What do chatbots say about the next Olympic terror threat? You might be surprised by their biased answers.

This post explores the results of a new study by Tal Samuel-Azran, Ilan Manor, Evyatar Yitzhak, and Yair Galily of Reichman University. Published in the American Behavioral Scientist, a top social science journal, their study investigates whether AI perpetuates the biases and negative stereotypes already found in traditional media, social media, and digital algorithms.

Read on to learn more about their research into what AI chatbots are saying about terrorism threats at the Paris Olympic games, and how we can work toward more responsible and ethical AI systems.


Background

High-profile terrorist attacks have increasingly targeted global sports events that are meant to unify humanity:

  • This trend began with the 1972 Munich Olympics, where the Palestinian group Black September murdered 11 Israeli athletes and a West German police officer.
  • Similar attacks include the 1996 Atlanta Olympics bombing orchestrated by Eric Rudolph, who opposed the global socialist agenda he believed the Olympics promoted, which killed 2 and injured over 100.
  • Other notable incidents include a car bomb before a 2002 Real Madrid-Barcelona game and the 2013 Boston Marathon bombing.

These attacks are designed to gain widespread attention due to the massive viewership of such events amplify their causes in global media. For instance, the Munich attack significantly increased international media coverage of the Palestinian cause, while the Atlanta bombing highlighted the attacker’s motivations through subsequent films and documentaries.

Research indicates that media coverage of terrorism at sports events often carries biases:

  • For example, Silk and Falcous (2005) analyzed media representations of the 2002 Super Bowl and the Salt Lake City Winter Olympics, revealing a militaristic and political framing against Muslims.
  • In the UK, studies (Kelly, 2017; Malcolm et al., 2010) have also highlighted a focus on the Muslim background of terrorists.
  • More recently, Alattar et al. (2022) criticized Western media, including German, French, and British outlets, for portraying Qatar, the host of the 2022 FIFA World Cup, negatively due to its perceived anti-Western values.

The biased media representation extends to Muslim athletes as well:

  • During the London 2012 Olympics, Muslim sportswomen were often portrayed with an emphasis on their veils, highlighting their perceived “strangeness” (Samie & Sehlikoglu, 2015).
  • Hamzeh (2015) noted the media’s humiliation of Muslim female soccer players who wore hijabs despite FIFA’s ban.
  • Similarly, Ali and King (2021) documented racism in media coverage of refugee Muslim boxers.

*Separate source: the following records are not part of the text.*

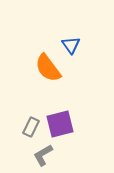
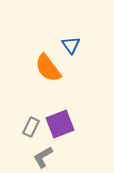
purple square: rotated 8 degrees counterclockwise
gray L-shape: moved 2 px down
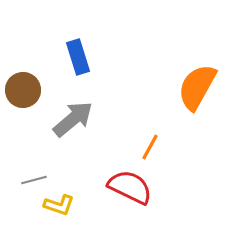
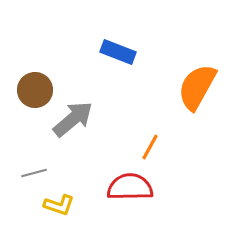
blue rectangle: moved 40 px right, 5 px up; rotated 52 degrees counterclockwise
brown circle: moved 12 px right
gray line: moved 7 px up
red semicircle: rotated 27 degrees counterclockwise
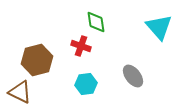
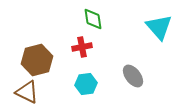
green diamond: moved 3 px left, 3 px up
red cross: moved 1 px right, 1 px down; rotated 30 degrees counterclockwise
brown triangle: moved 7 px right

Social media platforms also reflect and amplify anti-Muslim sentiments:

  • Studies found that European football forums often accuse Muslim players of being part of a larger influx of Muslims disguised as refugees aiming to conquer Europe (Kilvington et al., 2022).
  • Cable et al. (2022) further documented the prevalence of Islamophobic and xenophobic sentiments on social media, where users can anonymously express racism within “echo chambers.”

Biases in Algorithms and AI Data

There is a common misconception that algorithms, being rule-based, provide unbiased decisions.

  • However, algorithmic rules are shaped by the biases of their creators, leading to discriminatory outcomes (Carter & Egliston, 2018; Kordzadeh & Ghasemaghaei, 2022).
  • Algorithms are often designed to maximize company profits, leading to commercial biases that promote certain content. This can further result in political biases, such as negative biases against women of color in search engine results (Noble, 2018).
  • Algorithms can exhibit “algorithmic bias,” which occurs when the outputs disproportionately benefit or disadvantage certain groups without justified reasons (Fazelpour & Danks, 2021).
  • This bias is compounded in automated decision-making systems, like Facebook’s feed recommendations or chatbots.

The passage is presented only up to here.